Я сижу на высоком стуле в обеденной зоне на первом этаже и нервно гоняю стакан с водой по поверхности столешницы. Слежу за мельтешащей подругой и пытаюсь унять оголтелое сердцебиение.
— Я орала вслед твоим сверкающим пяткам, но ты…
— Я не про это, — перебиваю ее. Моя агрессия пугает меня саму, потому что я тот человек, который разговаривает с цветами и за мир во всем мире. — Почему ты мне не рассказывала, что у твоего брата есть девушка?
То, что я не дослушала Соню и влетела без стука в комнату Степана — мой косяк, осознаю. Не знаю, на что я рассчитывала, врываясь к взрослому парню, которого не видела шесть лет.

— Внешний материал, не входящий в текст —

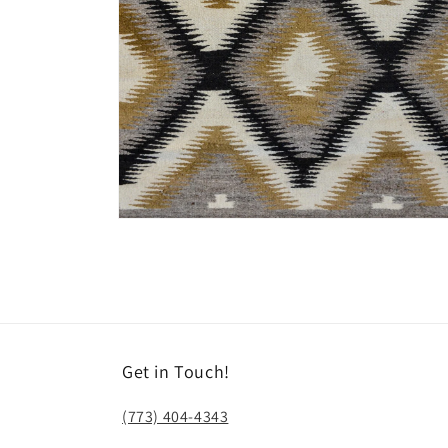
Open
media
8
in
modal
Get in Touch!
(773) 404-4343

Это раньше не было проблемой, и в этом доме я была как родная: мы бегали из комнаты в комнату без преград, но это было в детстве, а сейчас никто из нас давно ни ребенок, но только я, видимо, живу прошлыми пережитками.
— Я сама узнала об этом меньше часа назад! — фыркает Софи. — Представь, я открываю дверь, а на пороге торчит мой брат, который должен приехать за день до свадьбы, с незнакомкой, которую он представил как свою девушку. Когда мы с ним разговаривали о том, что он приедет не один … — Соня задумывается, попутно выкладывая на стол блюдца с нарезанными сыром и ветчиной, — а это было чуть больше недели назад, Стёпа ничего не говорил.
Это действительно странно, с учетом того, что месяц назад родители Стёпы и Сони ездили в Тель-Авив на вручение диплома и после возвращения не заикались о том, что в Израиле у их сына появилась возлюбленная.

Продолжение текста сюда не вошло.